In the past few years, developments in technology have brought us closer to the hyper-connected world that futurologists imagined in the 1950s. Self-driving cars, computers that can converse in real-time and hyperloop transportation are among the developments that will shape our future beyond what we thought possible.
Of all the major trends, the Internet-of-Things (IoT) is making the most visible and immediate impact and will be worth $270 bln by 2020. Connected devices, homes and vehicles are just around the corner, and as anyone with experience in the technology industry knows, this means a lot of second-order complexity will have to be solved. Economies, platforms and payment systems will have to be integrated.
This represents a huge challenge and opportunity for entrepreneurs and investors. Of course, the other major development in technology is the rise of Blockchain. Many of the emerging hurdles from the IoT-networked future will leverage the capabilities of Blockchain, which enables greater transparency and trust (especially regarding payments).
Some of the biggest names in manufacturing are looking to be pioneers in leveraging Blockchain for IoT. Among them is Hdac Technology AG, which has a solid reputation on the IoT end of the equation but are hoping to bring Blockchain to maturity for IoT.
Hdac is in the process of organizing the release of the Hdac token which aims to address the future of IoT.
Challenges in a connected economy
When you consider the complexity involved in a house, car or workplace that is fully connected with a range sensors from a range of different companies, it becomes clear how difficult it will be for both customers and businesses to manage security and payment issues.
Consider the security challenges involved in safely making an online payment on your phone in a public place. The vulnerability to security breaches is so high that many security checks, secure connections and other measures are necessary. Imagine then a factory floor or connected home that has dozens of these connections transferring data among each other constantly 24 hours a day.
Firstly this presents obvious issues in terms of security. If one node on this network becomes compromised, this puts the whole fabric at risk. Secondly, the different security protocols and requirements of each device make integration slow and difficult at times. Finally, the fact that so many points of failure exist makes monitoring a wide network of IoT devices at best difficult, at worst impossible.
What is possibly most worrying from a consumer perspective is not just the risk of devices being infected with viruses, but also the need for privacy if having dozens of sensors in your home tracking all aspects of your life. Even if it is not used to directly defraud you, connecting your home to the Internet puts your privacy at risk.

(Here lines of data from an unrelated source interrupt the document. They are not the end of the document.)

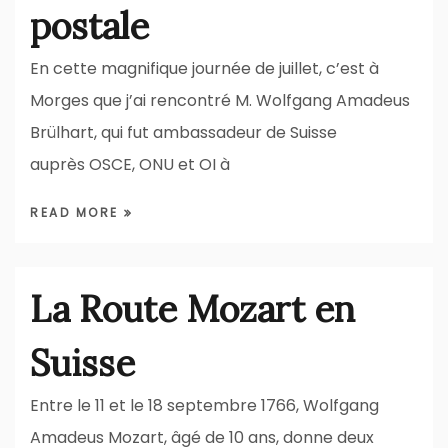
postale
En cette magnifique journée de juillet, c’est à
Morges que j’ai rencontré M. Wolfgang Amadeus
Brülhart, qui fut ambassadeur de Suisse
auprès OSCE, ONU et OI à
READ MORE
La Route Mozart en
Suisse
Entre le 11 et le 18 septembre 1766, Wolfgang
Amadeus Mozart, âgé de 10 ans, donne deux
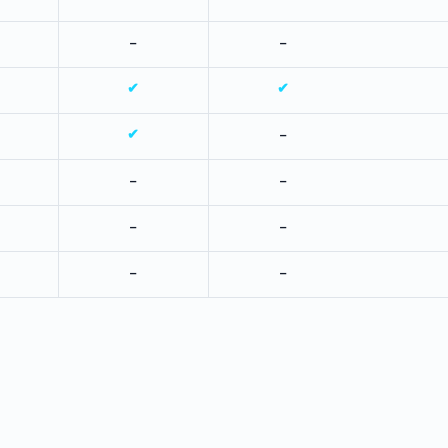
-
-
✔
✔
✔
-
-
-
-
-
-
-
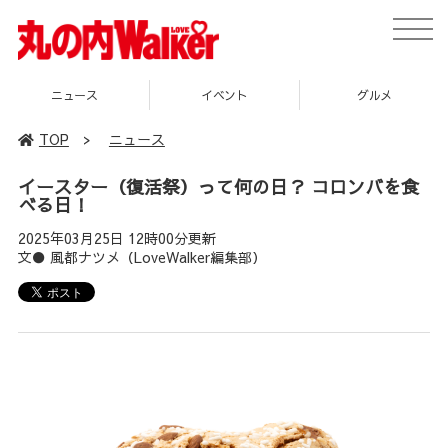
toggle
naviga
イベント
グルメ
スポット
TOP
>
ニュース
イースター（復活祭）って何の日？ コロンバを食
べる日！
2025年03月25日 12時00分更新
文● 風都ナツメ（LoveWalker編集部）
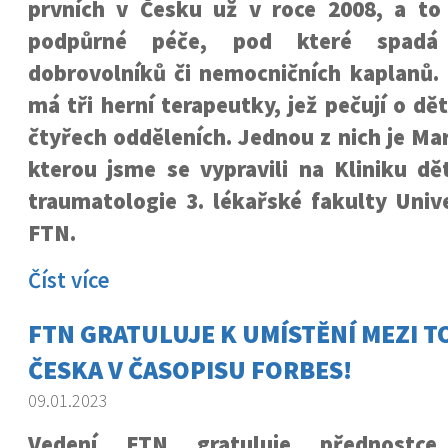
prvních v Česku už v roce 2008, a to
podpůrné péče, pod které spadá
dobrovolníků či nemocničních kaplanů.
má tři herní terapeutky, jež pečují o dě
čtyřech odděleních. Jednou z nich je Mar
kterou jsme se vypravili na Kliniku dě
traumatologie 3. lékařské fakulty Univ
FTN.
Číst více
FTN GRATULUJE K UMÍSTĚNÍ MEZI T
ČESKA V ČASOPISU FORBES!
09.01.2023
Vedení FTN gratuluje přednostce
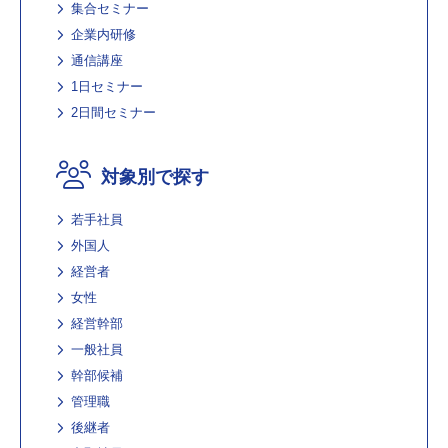
集合セミナー
企業内研修
通信講座
1日セミナー
2日間セミナー
対象別で探す
若手社員
外国人
経営者
女性
経営幹部
一般社員
幹部候補
管理職
後継者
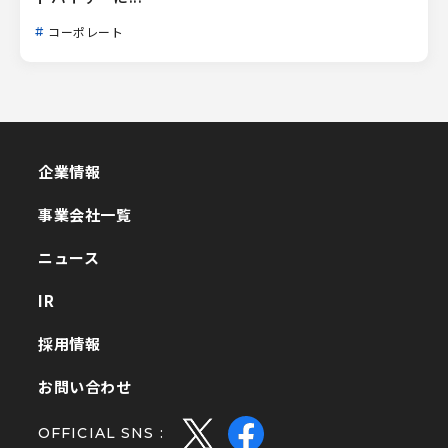
コーポレート
企業情報
企業情報
事業会社一覧
事業会社一覧
ニュース
ニュース
IR
IR
採用情報
採用情報
お問い合わせ
お問い合わせ
OFFICIAL SNS :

When you consider where the IoT market is going, these issues could be big hurdles for homes, vehicles and enterprises that are interwoven with sensor technology - and it is clear that for complete market adoption a more seamlessly secure system is needed.
Leveraging the security properties of Blockchains
If you have even a passing familiarity with Blockchains you will know that security issues are what crypto is designed to address. Not only do Blockchains provide an immutable information, they can also enable complex rule-based transactions (like smart contracts) that make automated security and transparency possible in a way that was previously impossible.
The team behind Hdac have designed it to address multiple aspects of the conundrum. First and foremost Hdac provides a layer of security to IoT usage, as explained by the team:
"By merging Blockchain with IoT it is easier to implement confidentiality and integrity - vital factors to ensure reliable connections and secure the processing between the devices. This allows the connected devices to respond to fabrication and modification attacks and enhances the trust between the parties in communication."
Their platform leverages the mathematical properties of Blockchain to enable checks and controls on transfers of data between devices and also the Internet.
A "ledgerized" IoT setup as designed by Hdac works on two levels; firstly it puts controls on data transfer within the user's network of devices, but it also records and controls interactions with this internal ledger and the Internet. This reduces the number of points of security failure and also increases the oversight a user has over the data transfer that goes on.
Hdac has developed its own Blockchain which the team believes offers more capability than using the Ethereum or Bitcoin protocols. Of course, the IoT ecosystem is intrinsically linked with micropayments, so Hdac is equipped to handle these use cases.
The Hdac platform is part of a group of Blockchain projects with the involvement of the Hyundai Corporation through Hyundai Pay, which also includes a system to make remittances easier for third world countries. The experience this company has with technology should encourage investors, especially since Hdac is applied directly to hardware technology applications which is Hyundai's core business.
The Hdac team are ramping up the release for Nov. 27 when the token generation event took place. The wider Hdac ecosystem has a wide-reaching roadmap extending beyond 2020.